Who else is a big fan of Margaret Cho? 
	

	
	
		
		

		
			





 .:raises hand:. 

Well, my favorite comedienne now has a show on VH1, and it looks really promising.  I saw the first episode and I loved it.  Her parents are so awesome and laid back, they are such a fun element to the show.

I also think it's cool how she created the first Asian-American mainstream sitcom (I watched it back in 7th grade and enjoyed it), and now, fifteen years later, she started the second one.

Video Clips:

YouTube - Margaret Cho: Her Tattoos and "The Cho Show"
YouTube - Sneak Peek pt1


----------



## OfficerJenny (Aug 25, 2008)

I Love margaret cho <3 but I haven't watched her show yet :C

I don't know if he is her regular makeup artist, but John Stapleton is on the show I think, and he is a MAC senior artist


----------



## TDoll (Aug 25, 2008)

I freakin love her.  I thought the show was hilarious!


----------



## NicksWifey (Aug 25, 2008)

This show is great!
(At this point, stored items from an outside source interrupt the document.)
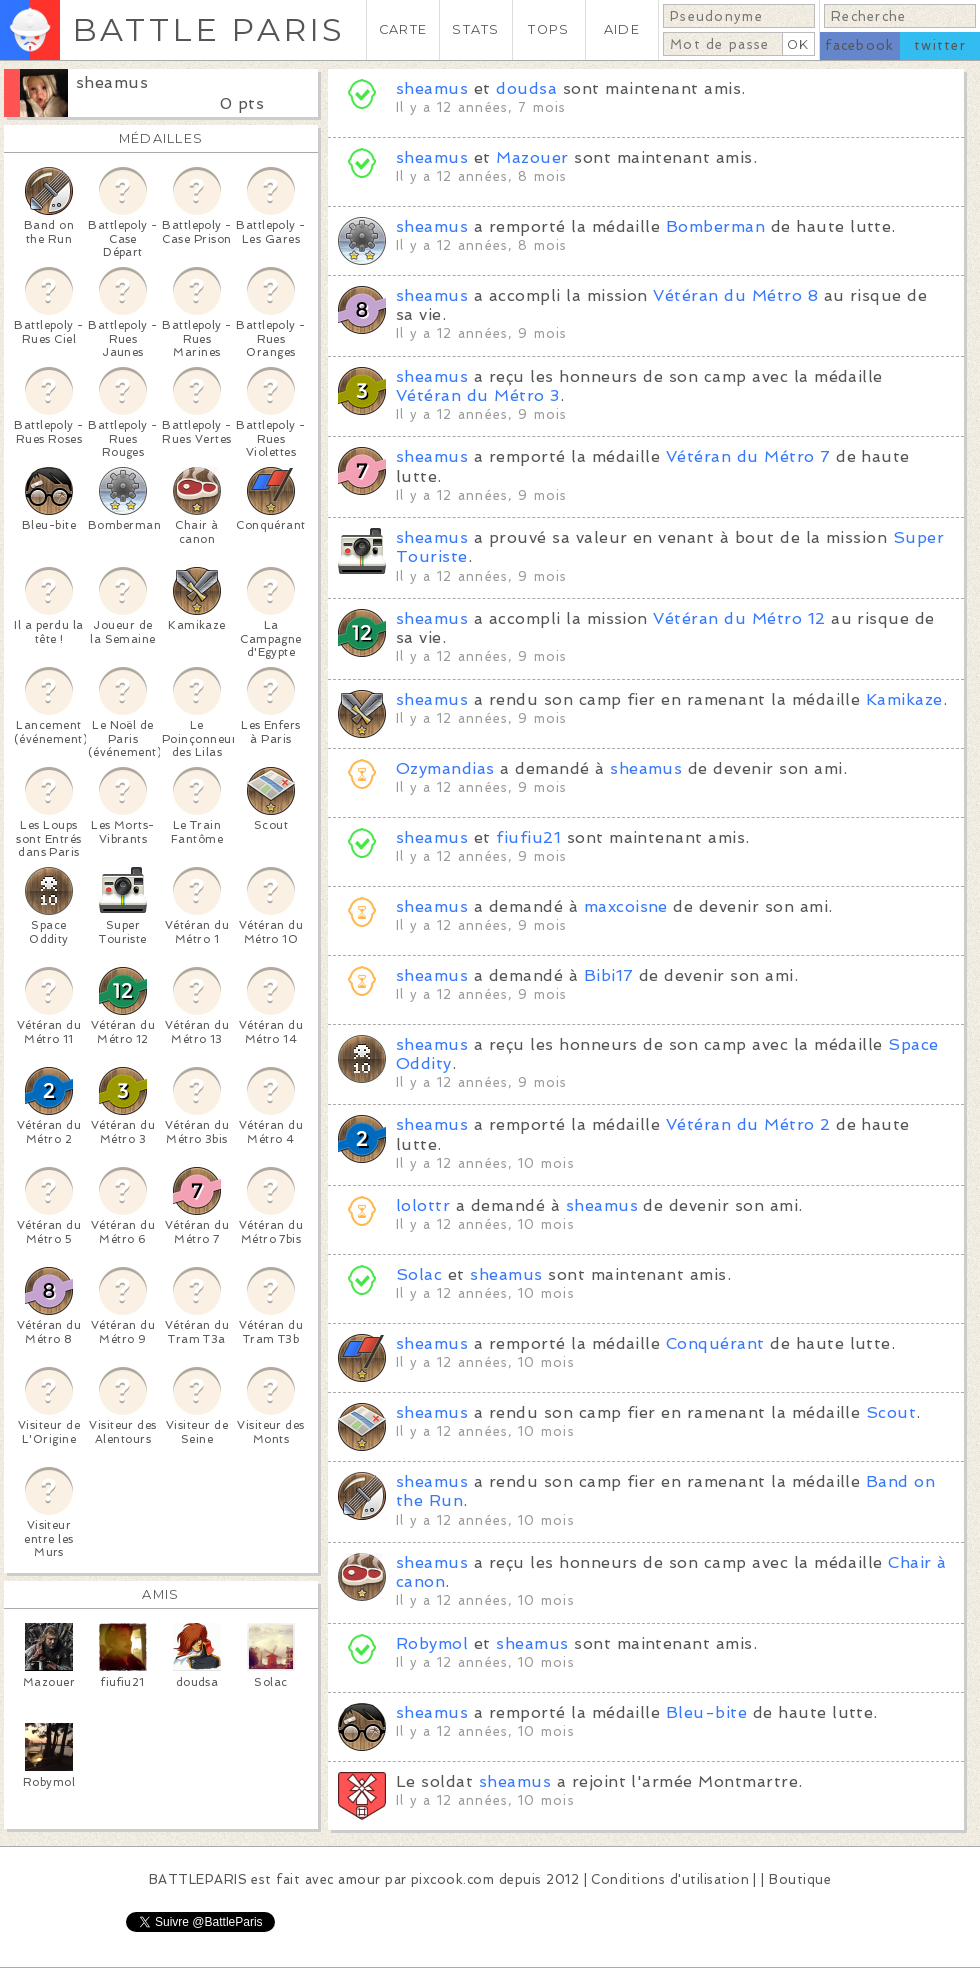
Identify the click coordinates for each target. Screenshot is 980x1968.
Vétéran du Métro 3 (478, 395)
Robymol (432, 1643)
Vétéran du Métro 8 (735, 295)
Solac (419, 1274)
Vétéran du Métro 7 (748, 456)
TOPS (548, 29)
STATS (475, 29)
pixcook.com (452, 1879)
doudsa (526, 88)
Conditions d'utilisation (670, 1879)
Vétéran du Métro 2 (748, 1124)
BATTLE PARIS (208, 29)
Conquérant (715, 1343)
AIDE (622, 29)
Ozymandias (445, 768)
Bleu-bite (706, 1712)
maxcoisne (626, 906)
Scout (891, 1412)
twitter (940, 45)
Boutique (800, 1879)
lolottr (423, 1205)
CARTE (403, 29)
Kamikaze (904, 699)
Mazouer (532, 157)
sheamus (112, 82)
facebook (859, 45)
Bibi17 (609, 975)
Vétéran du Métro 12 (739, 618)
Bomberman (715, 226)
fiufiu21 (528, 837)
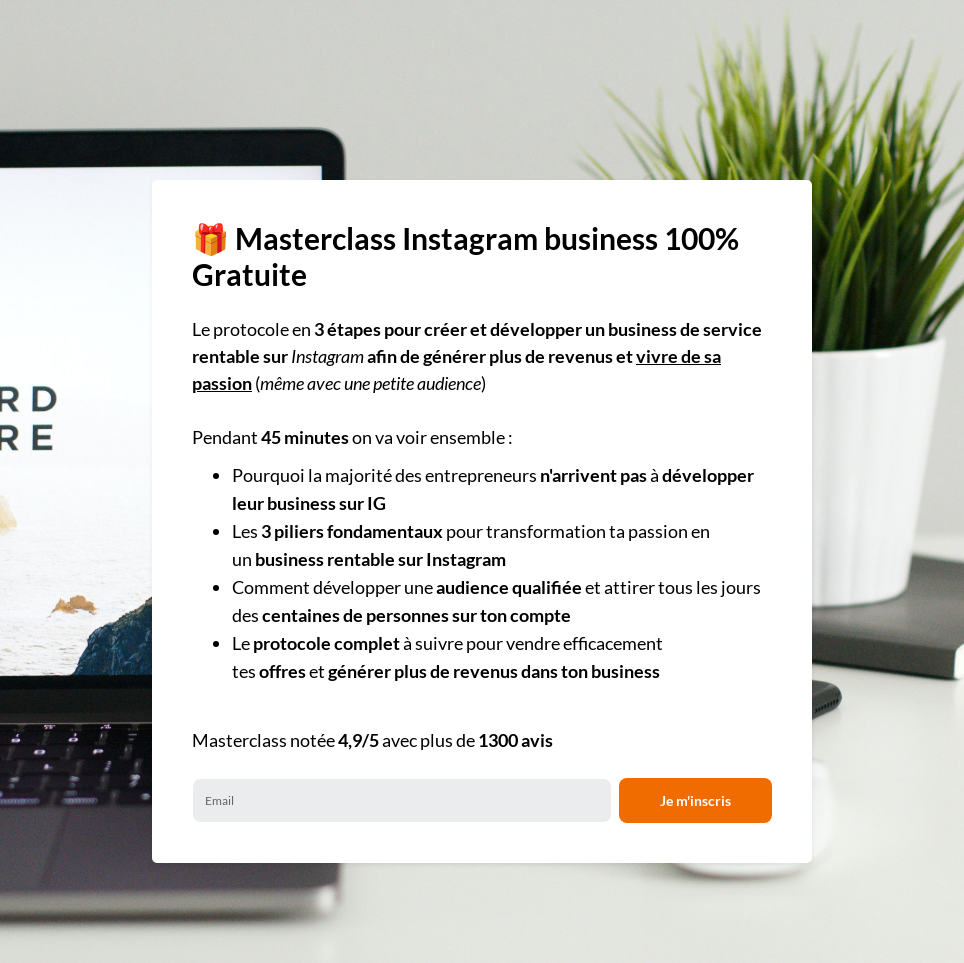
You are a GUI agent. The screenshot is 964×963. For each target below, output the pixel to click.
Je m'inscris (695, 800)
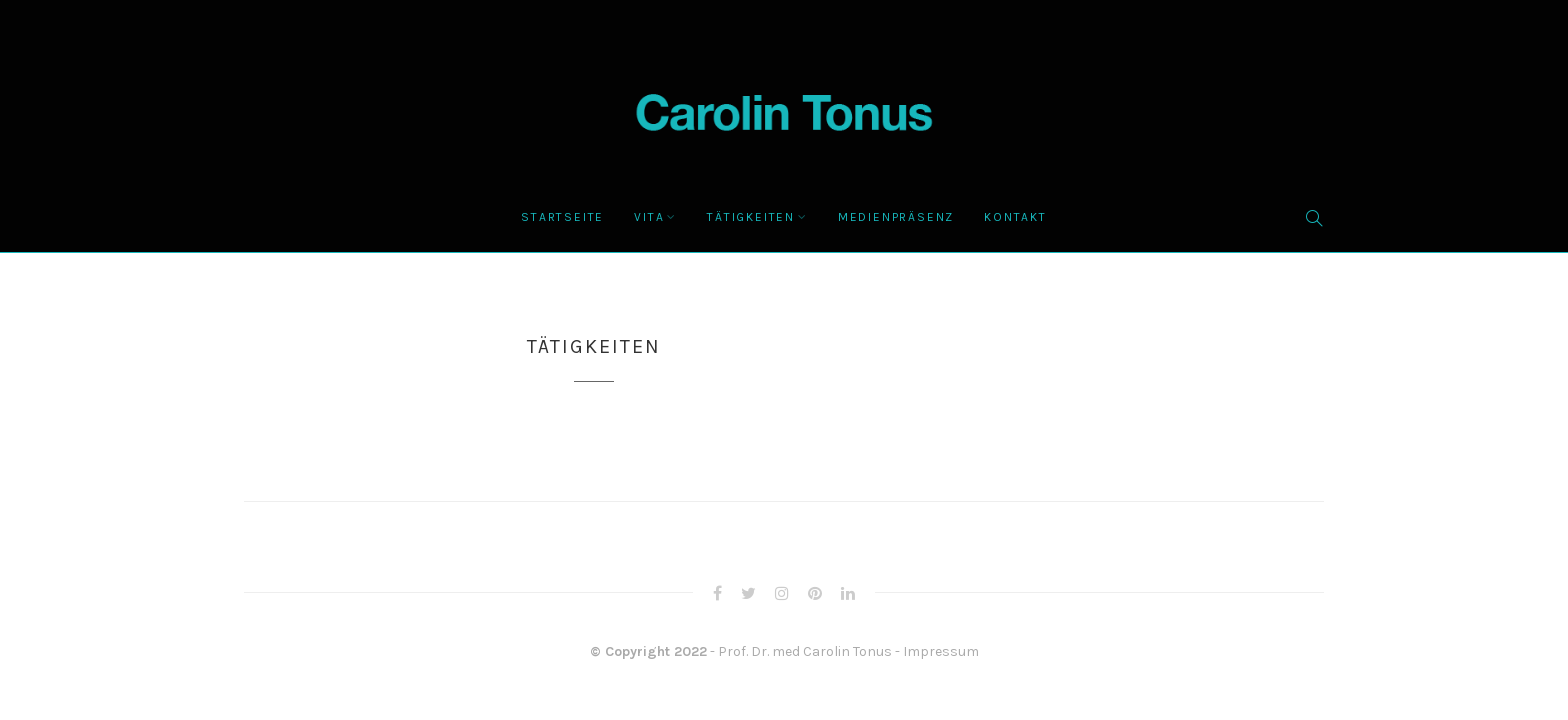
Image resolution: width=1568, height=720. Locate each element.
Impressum (941, 651)
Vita (649, 217)
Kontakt (1015, 217)
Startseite (562, 217)
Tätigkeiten (751, 217)
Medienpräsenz (896, 217)
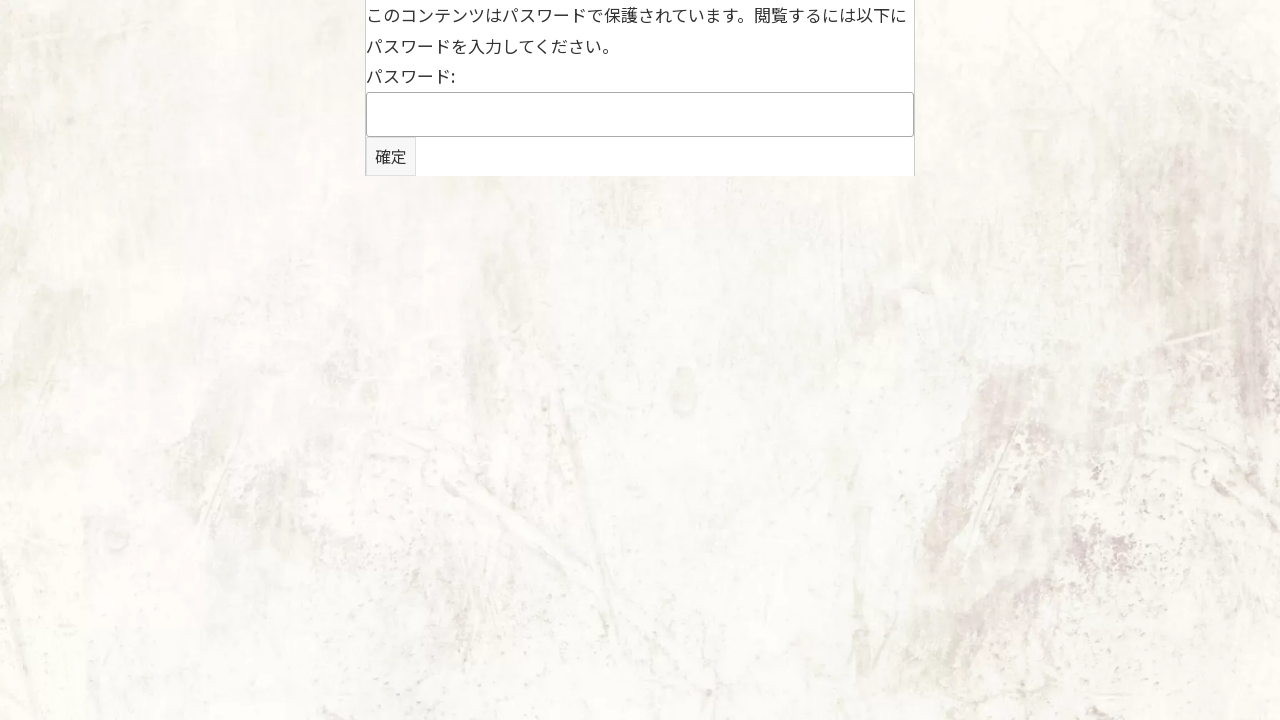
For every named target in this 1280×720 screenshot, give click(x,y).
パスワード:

She has cracked me up for years and it's good to see she's got a show of her own now! This show is definitely on my DVR schedule


----------



## clwkerric (Aug 26, 2008)

I watched the show the other night... it was pretty funny. I'll def be watching this show.  The season looks real funny. I can't wait to see when they make those home videos! lol


----------



## chocolategoddes (Aug 26, 2008)

sigh... i'm just pissed that SHE won Korean of the Year Award and I did not. 

jk

yeah... she's alright.


----------



## joey444 (Aug 27, 2008)

I thought the show was hilarious.  I LOVE her parents!  They are so cute and laugh at everything she says!


----------



## kimberlane (Aug 27, 2008)

I didn't know about the show til I saw her on chelsea lately. I watched it the other day and it was freakin hilarious. Its suppose to be a fake reality show, like everything is scripted and stuff. Which I believe most are, I think I would have liked it better if I hadn't known that though. Either way I'll keep watching.


----------



## badkittekitte (Aug 27, 2008)

i caught a free episode on itunes and feel in love...she is so funny and real too! i love her attitude about being how she is, despite what people expect out of her....


----------



## Renee (Aug 28, 2008)

I love Margaret Cho! And I met and talked to her makeup artist at a Nordstrom Mac event a few years back. He was so encouraging and helpful..


----------



## vividdreamer (Sep 2, 2008)

LOVE her!! I've been watching the show too. I knew she loved MAC from reading her Myspace page a year or so ago. I've read two of her books and watched all her HBO (or is it Showtime?) taped performances...she's amazing. I love how she's not afraid to tackle all the tough issues, how she makes light of "taboo" topics...she's everything Sarah Silverman WISHES she could be!


----------



## chocolategoddes (Sep 3, 2008)

Okay, I finally watched the Cho Show and I'll admit it, she's hilarious!

I want to grow up to be _the black Margaret Cho_. Oh wait... that's Wanda Sykes, isn't it? Well, she doesn't have a fabulous gay entourage or a spunky, "little" assisstant like Ms. Cho, so I guess I could still be the black M.C.


----------